2. The invention incorporates the judgements of generative AI into the training of its supervised and unsupervised models. This innovative combination of human-like reasoning and machine learning techniques enhances the models' ability to detect fraud, wastage, and abuse.

3. A customized loss function is employed during model training, which is based on the actual financial loss incurred by an insurer due to fraudulent claims. This loss function ensures that the models are optimized to minimize the FWA (fraud, wastage, and abuse) loss, rather than relying on traditional measures like squared errors. This approach leads to more effective fraud detection and reduced financial losses for insurers.

If a case is a fraud but it is flagged as not fraud, FWA Loss=Amount requested.

If a case is a fraud but it is flagged as fraud, FWA Loss=investigation cost=Investigation Cost.

If a case is not a fraud but it is flagged as fraud, FWA Loss=investigation cost+reputation damage.

4. This invention is the first to combine supervised, unsupervised, and expert models based on generative AI to maximize the effectiveness of fraud detection. This groundbreaking approach significantly improves the accuracy of results, surpassing prior art solutions.

5. The use of generative AI to provide commentary on the reasoning behind the classification enables insurance company claim staff to understand and confirm the accuracy of the detection system. This commentary, delivered in human language, can be quickly verified by educated individuals and used to dispute claims with concerned medical providers.
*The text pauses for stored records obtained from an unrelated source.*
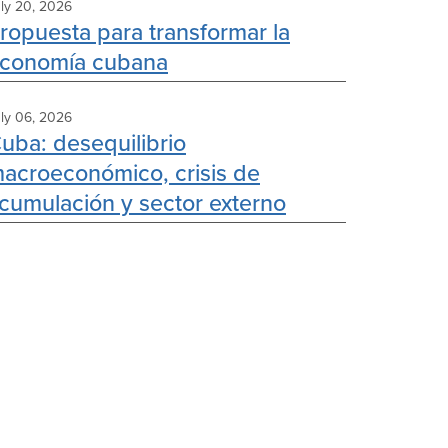
ly 20, 2026
ropuesta para transformar la
conomía cubana
ly 06, 2026
uba: desequilibrio
acroeconómico, crisis de
cumulación y sector externo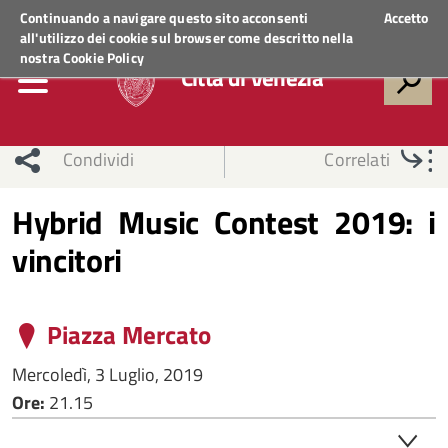
Regione Veneto
ACCEDI AI SERVIZI
Continuando a navigare questo sito acconsenti
Accetto
all'utilizzo dei cookie sul browser come descritto nella
nostra
Cookie Policy
Città di Venezia
Condividi
Correlati
Hybrid Music Contest 2019: i
vincitori
Piazza Mercato
Mercoledì, 3 Luglio, 2019
Ore:
21.15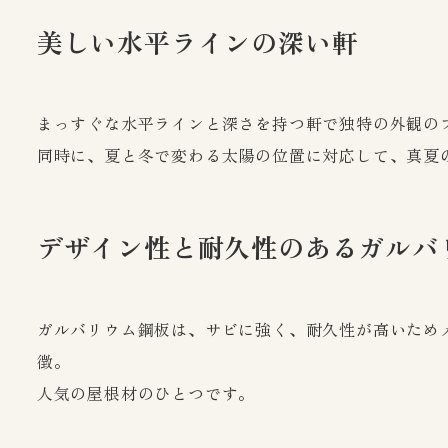
美しい水平ラインの深い軒
まっすぐな水平ラインと深さを持つ軒で独特の外観の
同時に、夏と冬で変わる太陽の位置に対応して、真夏
デザイン性と耐久性のあるガルバ
ガルバリウム鋼板は、サビに強く、耐久性が高いため
徴。
人気の屋根材のひとつです。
This advancement in explainability makes the results from AI more actionable and enhances communication between claim staff and medical providers. Other AI models lack this ability to provide unscripted, human-language explanations, limiting their usability and impact.

6. Prior art similar AI model would give a fixed number of feedback like field A and field B is the top reason AI believes the case is a fraud. This model with generative AI gives essentially unlimited combinations of text based explanations, which is more useful for claim staff to understand the reasons behind.

This invention merges three distinct models to enhance the detection and prevention of claim fraud. Each model independently analyzes claim cases, making predictions about their fraudulent, wasteful, or abusive nature, with a focus on precision.

The invention then collates the results of these models, utilizing a weighted voting system to determine whether a case should be labeled as fraudulent, wasteful, or abusive.

This holistic and multifaceted approach offers a robust solution for enhancing claim fraud detection and prevention, ensuring a more comprehensive and accurate analysis of each claim case.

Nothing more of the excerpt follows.